以周棠替身的身份陪在沈恪身邊的第五年,周棠死在了車禍裏,我卻活了下來。
沈恪認定是我奪走了周棠的命格,要我一家償命。
巫師說超度周棠,需要一個守護神和一個替死鬼。
沈恪便打死了我訓出來的第一隻導盲犬,又將視線放在我三個月的肚子上。
不顧我的苦苦哀求,沈恪將混著導盲犬和周棠骨灰的藥水灌進我的身體。
一灘灘血水從我的身下湧出,沈恪抱緊周棠的牌位,淚流不止,“棠棠,下一世,要幸福”。
接過摘除子宮的手術通知書,五年情愛終是黃粱一夢。
夢醒了,沈恪,我也不要了。
帶著沈恪的軟肋,我轉身投入他對家的懷抱,“讕爺,五年前的交易還作數嗎”。
......
“......嗚嗚嗚......”
口腔被沈恪攥住扭曲成異樣的角度,黑乎乎的藥水一碗接一碗灌進我的身體,藥裏的雜質嗆的我直咳。
那是樂樂和周棠的骨灰。
沈恪眼疾手快緊緊捂住我的唇瓣,直到我把藥水一滴不剩咽下才鬆開手,任由我失了力倒地不起。
“巫師,藥水已經喂下了。”
靈堂中央戴著鬼臉麵具的男人晃動手中的鈴鐺,嗓子如同被火燒過般嘶啞,在幽夜中回蕩,“很好”。
古怪空靈的咒語接二連三從他嘴裏蹦出,我的肚子開始一縮一縮,仿佛有什麼正在從我的身體被活生生剝離走,疼的我快要呼吸不過來。
一灘灘血水從我的身下湧出,意識到那是什麼,我瞪大了雙眼,拽住沈恪的褲腳,“沈恪,孩子,救救我們的孩子,他是無辜的啊”。
我撕心裂肺的哭喊著,沈恪麵若冰霜,一把將我丟在周棠的靈位前,“一個剛成型的胚胎而已,能做棠棠的替死鬼,是他的榮幸”。
“一條低賤的畜生而已,能讓它下去保護棠棠,是它修來的幾世福分。”
“長得有幾分像棠棠,是你唯一的價值。”
“棠棠......棠棠”
身下的巨痛快要將我撕裂成兩半,五年前,我因為這張和周棠神似的臉,被沈恪養在了身邊。

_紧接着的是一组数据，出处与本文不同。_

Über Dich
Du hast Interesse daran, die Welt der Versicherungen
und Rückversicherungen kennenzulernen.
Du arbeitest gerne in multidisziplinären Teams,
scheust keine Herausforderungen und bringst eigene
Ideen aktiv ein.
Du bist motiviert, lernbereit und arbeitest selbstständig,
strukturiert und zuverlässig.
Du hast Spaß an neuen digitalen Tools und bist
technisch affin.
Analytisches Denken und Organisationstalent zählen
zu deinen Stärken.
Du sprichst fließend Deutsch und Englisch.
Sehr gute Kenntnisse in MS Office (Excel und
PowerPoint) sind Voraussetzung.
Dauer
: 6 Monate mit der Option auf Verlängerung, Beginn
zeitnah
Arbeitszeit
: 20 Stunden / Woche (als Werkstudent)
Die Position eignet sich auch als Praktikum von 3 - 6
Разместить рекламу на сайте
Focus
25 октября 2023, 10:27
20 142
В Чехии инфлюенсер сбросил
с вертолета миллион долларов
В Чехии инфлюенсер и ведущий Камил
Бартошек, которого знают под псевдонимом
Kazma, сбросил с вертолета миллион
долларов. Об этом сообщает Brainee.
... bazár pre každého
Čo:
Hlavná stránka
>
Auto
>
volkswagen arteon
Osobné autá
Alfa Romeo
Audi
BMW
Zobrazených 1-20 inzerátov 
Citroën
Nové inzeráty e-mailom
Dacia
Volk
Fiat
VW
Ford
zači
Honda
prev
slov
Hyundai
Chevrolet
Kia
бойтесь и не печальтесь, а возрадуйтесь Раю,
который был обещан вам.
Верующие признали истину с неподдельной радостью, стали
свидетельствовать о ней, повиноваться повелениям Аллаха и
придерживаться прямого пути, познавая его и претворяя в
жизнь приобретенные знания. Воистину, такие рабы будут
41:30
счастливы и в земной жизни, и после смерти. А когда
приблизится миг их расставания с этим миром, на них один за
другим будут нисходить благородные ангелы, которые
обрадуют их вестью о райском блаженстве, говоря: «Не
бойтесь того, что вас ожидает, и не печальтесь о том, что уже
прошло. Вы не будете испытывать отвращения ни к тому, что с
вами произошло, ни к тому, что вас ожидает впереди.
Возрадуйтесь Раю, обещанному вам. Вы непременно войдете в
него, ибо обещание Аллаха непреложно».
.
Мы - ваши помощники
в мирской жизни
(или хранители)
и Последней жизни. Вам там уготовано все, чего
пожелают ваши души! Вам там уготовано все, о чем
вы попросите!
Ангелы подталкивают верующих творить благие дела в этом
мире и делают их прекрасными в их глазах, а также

七天前,周棠秘密回國,意外撞見沈恪親吻我的一幕,哭著坐上了出租車,半路出了連環車禍,命喪當場。
而我坐在後一輛車,逃過一劫。
沈恪不願接受周棠去世的結果,在周棠的妹妹周蔓請來做法事的巫師提出是有人侵占了周棠的命格時,他一言就斷定是我。
沈恪口口聲聲稱自己是唯物主義者,卻在周棠的事情上對巫師的話堅信不疑。
更是在巫師提出超度周棠,需要一個守護神來保護周棠轉世,一個替死鬼代替周棠入地獄時,親自動手殺了樂樂,拆皮剝骨,燒製成一捧捧骨灰。

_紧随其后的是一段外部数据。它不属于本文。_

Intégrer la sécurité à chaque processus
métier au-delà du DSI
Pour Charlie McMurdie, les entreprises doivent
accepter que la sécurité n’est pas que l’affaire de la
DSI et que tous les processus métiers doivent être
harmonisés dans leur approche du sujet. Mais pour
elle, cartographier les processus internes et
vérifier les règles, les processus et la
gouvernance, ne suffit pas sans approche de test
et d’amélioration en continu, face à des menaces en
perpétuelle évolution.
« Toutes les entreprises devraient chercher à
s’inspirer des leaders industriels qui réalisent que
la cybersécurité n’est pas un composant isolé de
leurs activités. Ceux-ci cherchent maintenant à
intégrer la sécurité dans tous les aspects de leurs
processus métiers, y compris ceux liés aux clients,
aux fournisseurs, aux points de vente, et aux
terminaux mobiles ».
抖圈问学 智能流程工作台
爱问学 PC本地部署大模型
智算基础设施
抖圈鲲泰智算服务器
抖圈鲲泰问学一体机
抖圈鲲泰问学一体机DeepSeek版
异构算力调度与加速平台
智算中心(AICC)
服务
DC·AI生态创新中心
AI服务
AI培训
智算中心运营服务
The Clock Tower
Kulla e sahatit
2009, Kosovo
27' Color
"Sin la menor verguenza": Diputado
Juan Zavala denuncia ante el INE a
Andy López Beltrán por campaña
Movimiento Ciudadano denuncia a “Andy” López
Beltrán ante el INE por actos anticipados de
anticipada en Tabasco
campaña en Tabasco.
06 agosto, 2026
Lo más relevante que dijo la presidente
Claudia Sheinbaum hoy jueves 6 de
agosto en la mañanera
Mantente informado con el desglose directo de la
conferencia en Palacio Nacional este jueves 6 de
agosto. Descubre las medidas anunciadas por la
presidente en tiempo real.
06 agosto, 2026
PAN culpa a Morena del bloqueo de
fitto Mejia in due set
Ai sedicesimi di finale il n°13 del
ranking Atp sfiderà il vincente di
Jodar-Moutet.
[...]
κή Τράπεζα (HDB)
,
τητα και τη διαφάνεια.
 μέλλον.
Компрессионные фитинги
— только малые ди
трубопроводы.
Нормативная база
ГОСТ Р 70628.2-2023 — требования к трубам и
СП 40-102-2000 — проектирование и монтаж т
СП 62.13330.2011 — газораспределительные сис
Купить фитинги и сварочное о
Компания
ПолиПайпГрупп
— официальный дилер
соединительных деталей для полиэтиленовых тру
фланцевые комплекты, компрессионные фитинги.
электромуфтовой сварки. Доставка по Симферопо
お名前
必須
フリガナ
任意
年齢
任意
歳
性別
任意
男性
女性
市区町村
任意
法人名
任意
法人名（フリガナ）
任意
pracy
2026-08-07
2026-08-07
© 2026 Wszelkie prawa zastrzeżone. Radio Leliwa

樂樂是我成為訓犬師後,訓出來的第一隻導盲犬,是送給媽媽的禮物,是我的家人,無論我怎樣求情、磕頭,隻換來沈恪高高在上的一句“低賤的畜生”。
殺了樂樂還不夠,他挑中了我三個月的孩子做替死鬼。
那是他的親生孩子!明明前兩天孕檢時,他還摸著B超裏麵剛成型的小手小腳誇著真可愛。
我整個人都如同泡在水中,被汗液浸透,身下的陣痛已經變成絞痛,眼前閃過一道白光,絕望的淚水流淌進發間。
“沈先生,儀式完成了。”
平日高冷矜貴的沈總失了魂似的抱過周棠的牌位,染上哭腔,“棠棠,下一世,要幸福”。
“沈恪哥,姐姐終於能安息了”,一直站在遠處的周蔓緩緩靠近沈恪,環上了他的手臂,掉出幾滴眼淚,臉上卻是得意的笑容。